Your right to an accounting of disclosures . You have the right to request an “accounting of disclosures.” This is a list of the disclosures we made of health information about you. To request this list or accounting of disclosures, you must submit your request in writing to Fruition Therapy LTD. Your request must state a time period, which may not be longer than six years from the date the request is submitted and may not include dates prior to April 14, 2003. We may charge you for the cost of providing the list. We will notify you of the cost involved and you may choose to with draw or modify your request at that time before any costs are incurred.
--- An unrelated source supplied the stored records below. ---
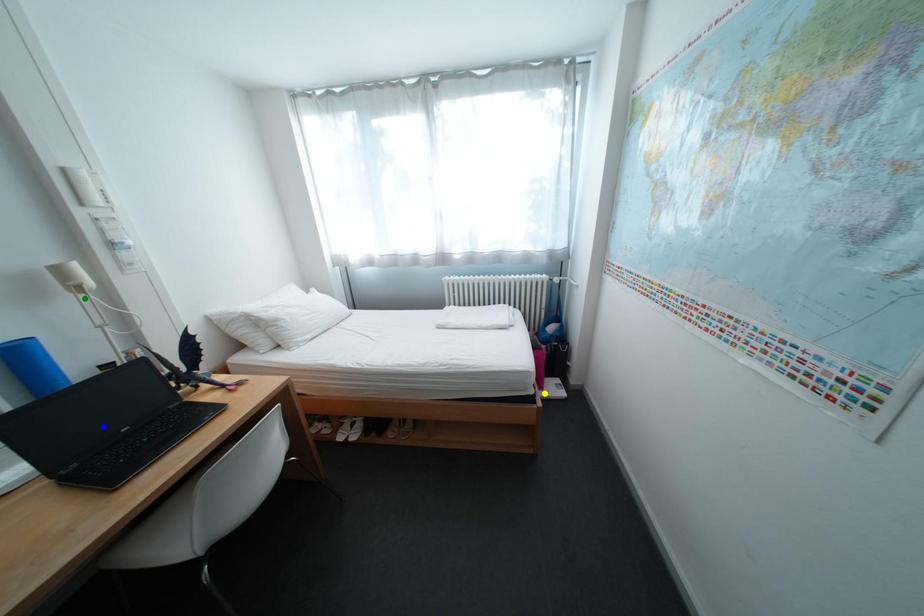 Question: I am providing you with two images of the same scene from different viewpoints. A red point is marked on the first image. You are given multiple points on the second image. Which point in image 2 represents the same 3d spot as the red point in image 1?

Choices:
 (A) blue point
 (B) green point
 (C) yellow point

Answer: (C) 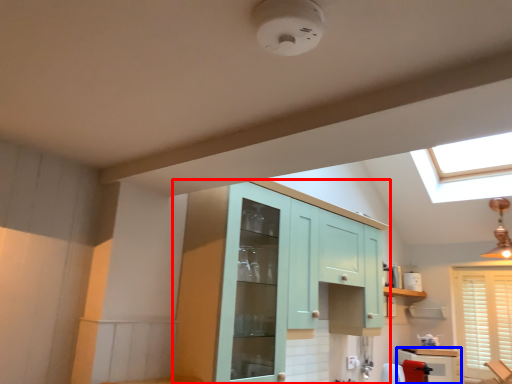 Question: Which point is further to the camera, cabinetry (highlighted by a red box) or cabinetry (highlighted by a blue box)?

Choices:
 (A) cabinetry
 (B) cabinetry

Answer: (B)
This accounting of disclosures will include all disclosures except: 1. Those disclosures required for your treatment, to obtain payment for your services, or to run our company. 2. Those disclosures made to you. 3. Those disclosures that we are permitted to make without your consent or authorization as described in this privacy policy. 4. Those disclosures made based on an authorization that you signed. 5. Those disclosures necessary to maintain a directory of the individuals in our facility or to individuals involved in your care. 6. Those disclosures for national security or intelligence purposes. 7. Those disclosures made to correctional officers or law enforcement officers. 8. Those disclosures that were made prior to the effective date of the HIPAA privacy law.
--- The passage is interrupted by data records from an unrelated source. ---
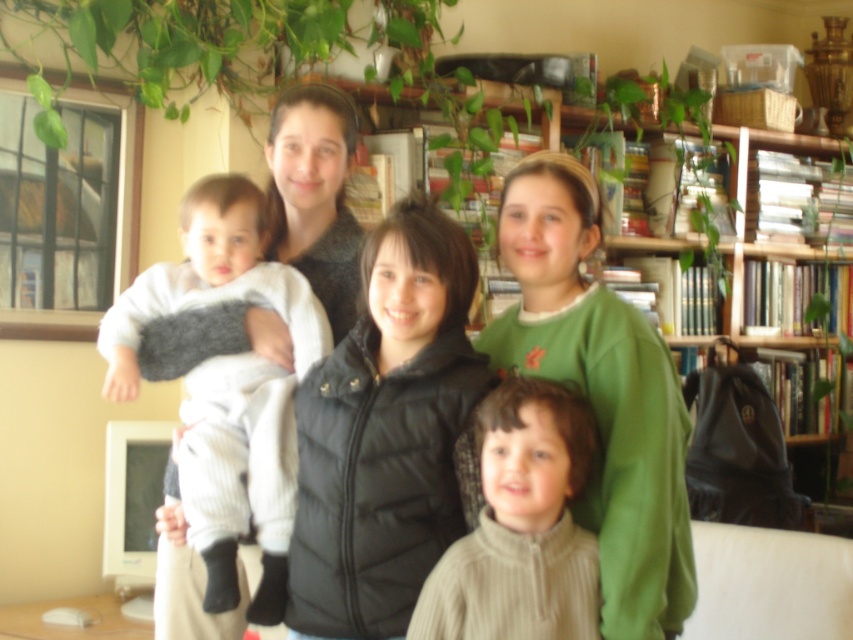 Question: Estimate the real-world distances between objects in this image. Which object is farther from the matte black jacket at center?

Choices:
 (A) white soft fabric baby at left
 (B) black puffer vest at center
 (C) green cotton shirt at upper center

Answer: (A)

Question: Is green cotton shirt at upper center bigger than white soft fabric baby at left?

Choices:
 (A) no
 (B) yes

Answer: (B)

Question: Is matte black jacket at center smaller than white soft fabric baby at left?

Choices:
 (A) no
 (B) yes

Answer: (A)

Question: Where is white soft fabric baby at left located in relation to wooden bookshelf at upper center in the image?

Choices:
 (A) right
 (B) left

Answer: (B)

Question: Based on their relative distances, which object is nearer to the black puffer vest at center?

Choices:
 (A) green cotton shirt at upper center
 (B) matte black jacket at center
 (C) white soft fabric baby at left

Answer: (C)

Question: Among these objects, which one is farthest from the camera?

Choices:
 (A) white soft fabric baby at left
 (B) black puffer vest at center
 (C) tan ribbed sweater at center

Answer: (A)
Your right to request restrictions . You have the right to request a restriction or limitation on the health information we use and disclose about you for treatment, payment or health care operations. You also have the right to request a limit on the health information we disclose about you to someone who is involved in your care or the payment of your care, like a family member. For example, you could ask that we not disclose information about a surgery you had. We are not required to agree to your request. If we do agree, we will comply with your request unless the information is needed to provide you emergency treatment. You must make your request in writing to Fruition Therapy LTD Privacy Officer. In your request, you must tell us (1) what information you want to limit; (2) whether you want to limit our use, disclosure, or both, and (3) to whom you want the limits to apply; for example disclosures to your spouse. If we do not agree to your restrictions, you may drop your request or you are free to seek your care from another health care provider.

Your right to Confidential Communications . You have the right to request that we communicate with you about health matters in a certainway or certain location. Example: When you are discharged from physical therapy and there is a need for us to contact you, how do you want us to contact you-by mail, e-mail or by telephone, at your place of residence or at work? To request confidential communications, you must make your request in writing to Fruition Therapy LTD. We will accommodate all reasonable requests. Your request must specify how or where you wish to be contacted. We will do our best to accommodate any reasonable request.

Your right to a paper copy of this notice. You have a right to a paper copy of this notice. You may ask us to give you a copy of this notice at any time.

Your right to complain. If you believe your privacy rights have been violated, you may file a complaint with Fruition Therapy LTD or to the Secretary of Health and Human Services. We respect your right to file a complaint. While you may make a verbal complaint at any time, written complaints should be sent to us at: Privacy Officer, Fruition Therapy LTD, 319 N Wisconsin Street , Elkhorn , WI 53121 .

To contact us . If you would like further information about our privacy policy please contact: Fruition Therapy LTD 319 N Wisconsin Street , Elkhorn WI 53121

Re-disclosure: Information that we use and disclose may be subject to re-disclosure by the person to whom we provide the information and may no longer be protected by the federal privacy rules.